> [Directions for this task]
Practice item. Set the material below down again exactly, with no pictures.

> [Exercise materials]
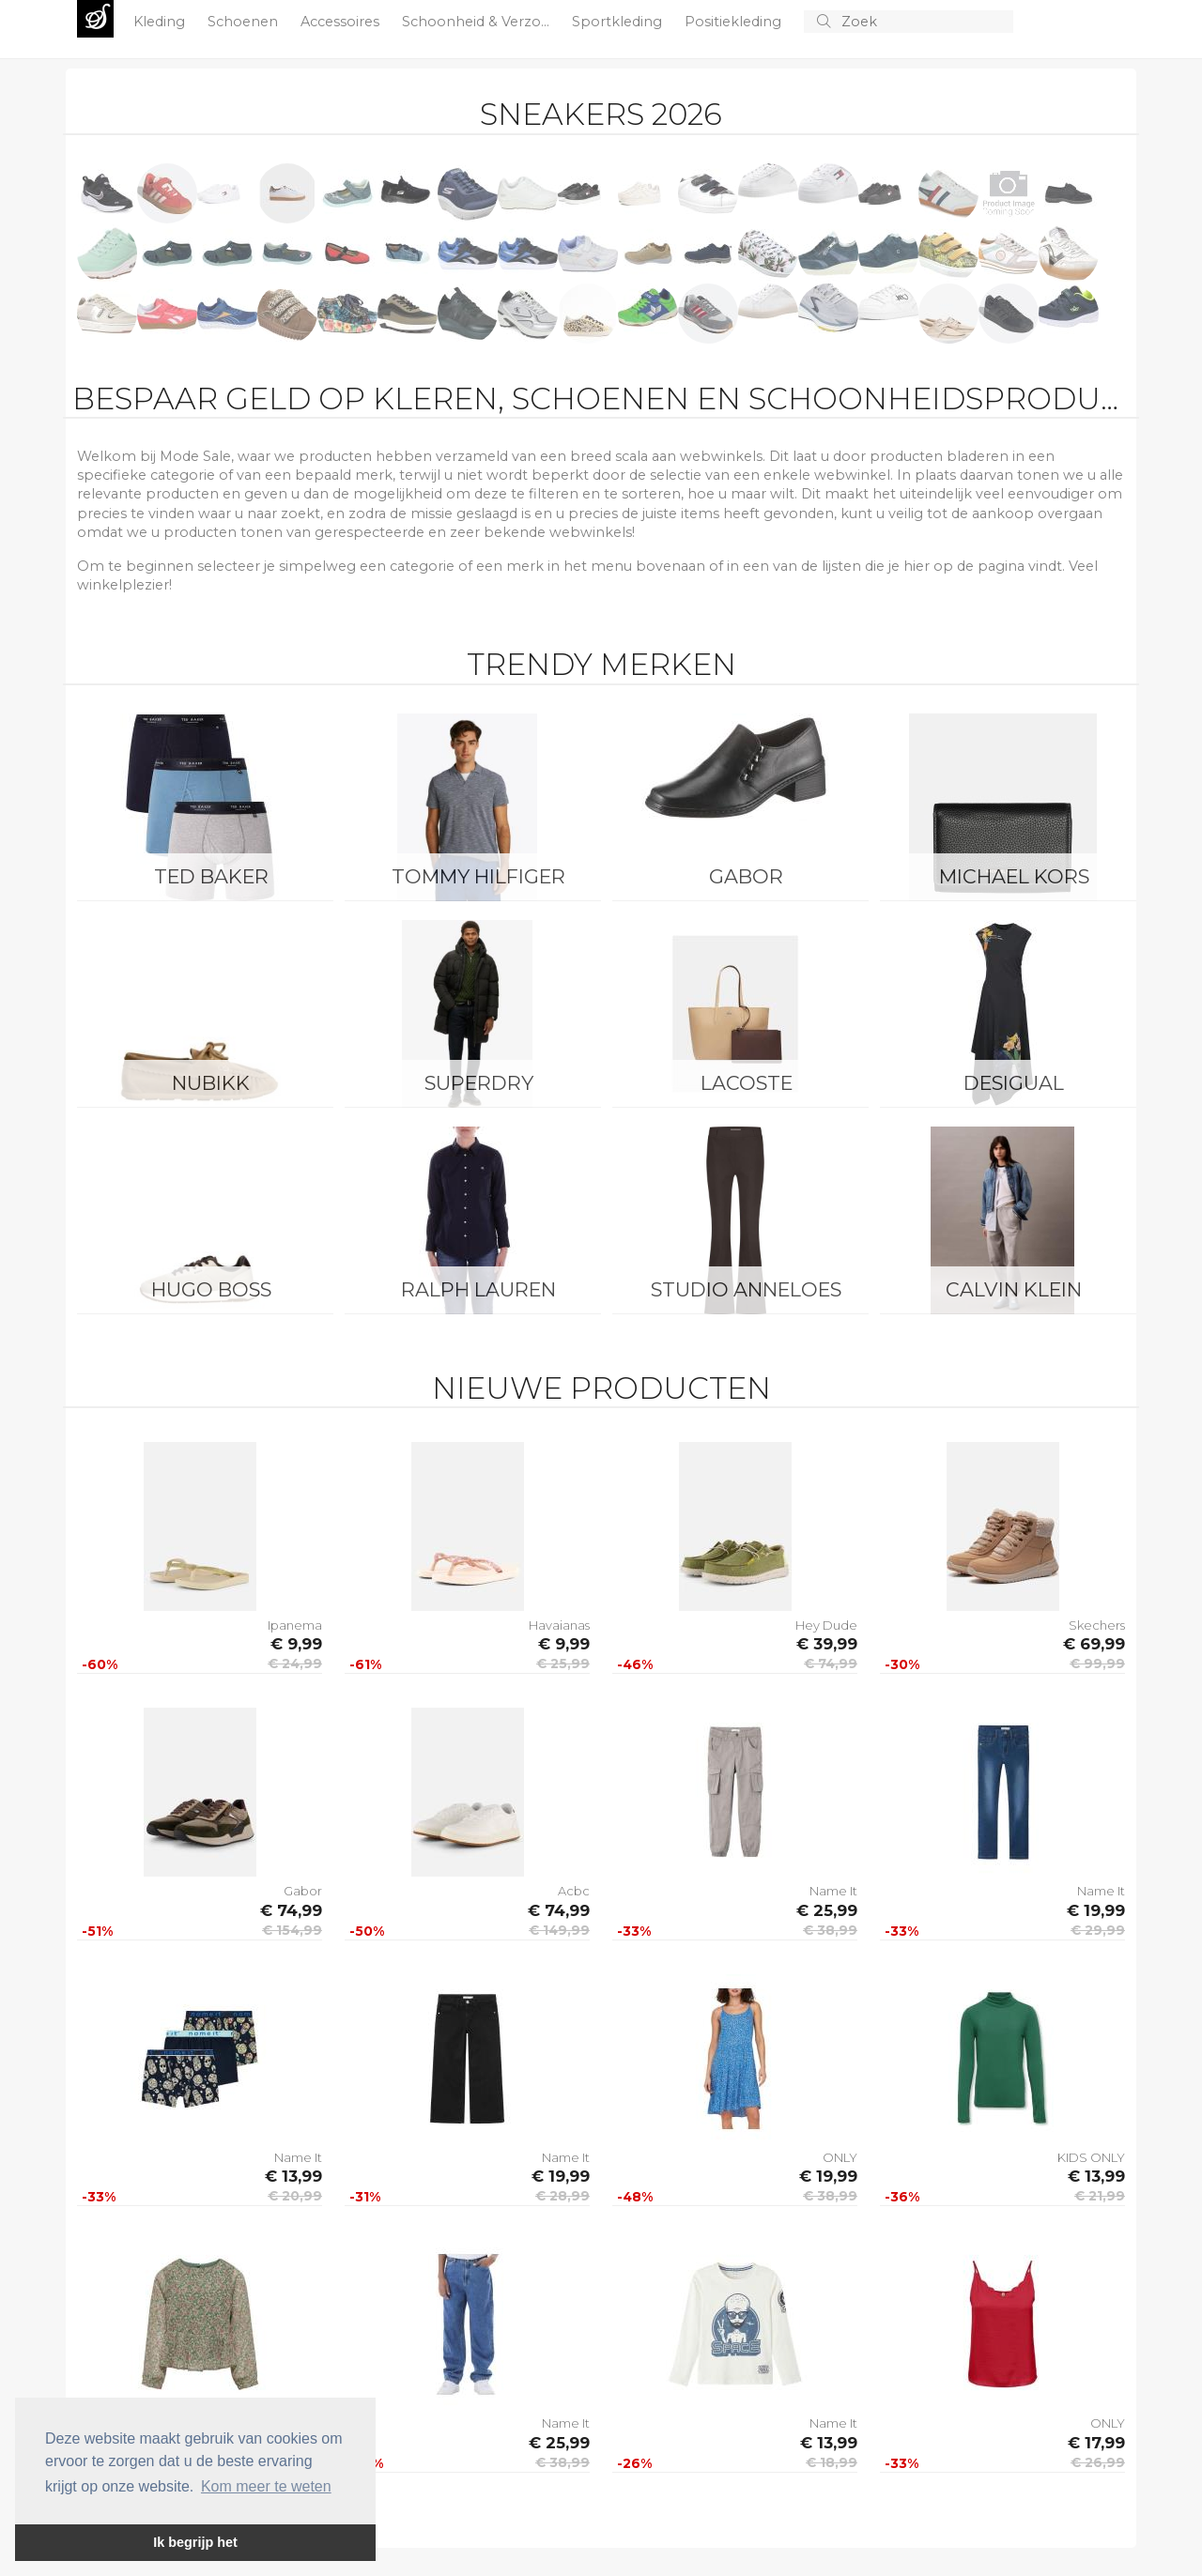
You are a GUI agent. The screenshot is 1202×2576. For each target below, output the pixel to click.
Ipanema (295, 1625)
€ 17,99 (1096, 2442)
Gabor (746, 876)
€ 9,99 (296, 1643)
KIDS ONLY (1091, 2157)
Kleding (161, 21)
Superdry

> [Your response]
You are a GUI agent. The screenshot is 1202×2576. For each target below, output the pixel to click.
Ipanema (295, 1625)
€ 17,99 (1096, 2442)
Gabor (746, 876)
€ 9,99 (296, 1643)
KIDS ONLY (1091, 2157)
Kleding (161, 21)
Superdry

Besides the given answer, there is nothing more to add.